As John tells it, the story of Jesus’s life is full of light. “The light shines in the darkness,” John says at the very beginning of the gospel. And the light keeps shining from there. The gospel of John is like the fluorescent bulb of the New Testament, brighter than all the rest, sometimes glaringly so, and humming with light from beginning to end.

“I am the light of the world,” Jesus proclaims in John, as the gospel goes about describing how the light of Jesus shines in a world that does not recognize it. He heals a man born blind, who is delivered from darkness into the light. “Walk in this light” Jesus later says to his followers, “and don’t let darkness overtake you.” Lazarus is raised from the darkness of death, and he walks from his tomb into the light. It’s the same light that will crest the hill early Easter morning just as Mary Magdalene arrives to the garden tomb to see that Jesus’ body is not there.

Light and darkness define the story for John. Light signifies belief, faith, transformation, and resurrection. So then, what does it tell us that in our passage today, Nicodemus comes to Jesus in the dark of night? Nicodemus is walking in the darkness that envelops the scene. The coded language, the shadowy setting, the late hour – all of it conspires to tell us that Nicodemus is a long way from faith.

Of course, he doesn’t know that yet. Someone will have to tell him. He arrives with an air or confidence. As he speaks, he sounds terribly sure of himself. He might have a question or two in the middle of the night, but notice at first he doesn’t phrase it that way. His first words are “Rabbi, we know…”

“We know that you are a teacher from God.” Speaking with authority, as though on behalf of others, this religious leader says to Jesus, essentially, “We know who you are.”
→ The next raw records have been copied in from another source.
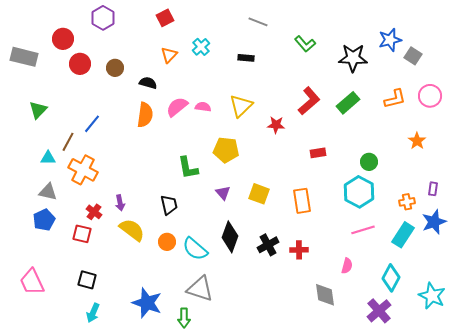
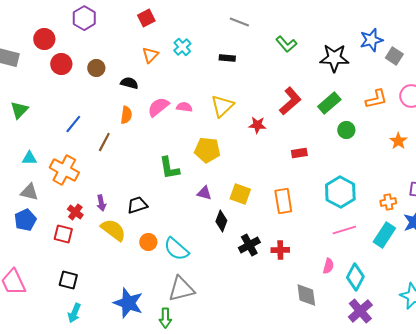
orange semicircle: (145, 115) -> (126, 115), size x0.7
brown line: (68, 142) -> (104, 142), moved
green circle: (369, 162) -> (346, 130), moved
purple triangle: (223, 193) -> (204, 193), turned -35
black trapezoid: (169, 205) -> (137, 205), moved, turned -95
black diamond: (230, 237) -> (221, 221), moved, size x0.7
cyan diamond: (391, 278) -> (355, 277), moved
gray triangle: (200, 289) -> (181, 289), turned -32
Nicodemus might be far from faith, but notice that he’s full of knowledge. “We know.” We often say it right along with him. Nicodemus is a model for all of us who seek certainty in our lives. Information is readily accessible to us. Whether in our hometown or an unfamiliar destination, we usually know where we are and where we’re going as long as we turn on the GPS tracker. Most any curiosity can be satisfied with a search for an objective answer, as even my two oldest children know how to say, “Hey Siri…” We don’t have to remember daylight savings time. Spring forward? Fall back? Ehh, our phones and systems can take care of it for us while we sleep. A great number of us have become very used to “knowing.”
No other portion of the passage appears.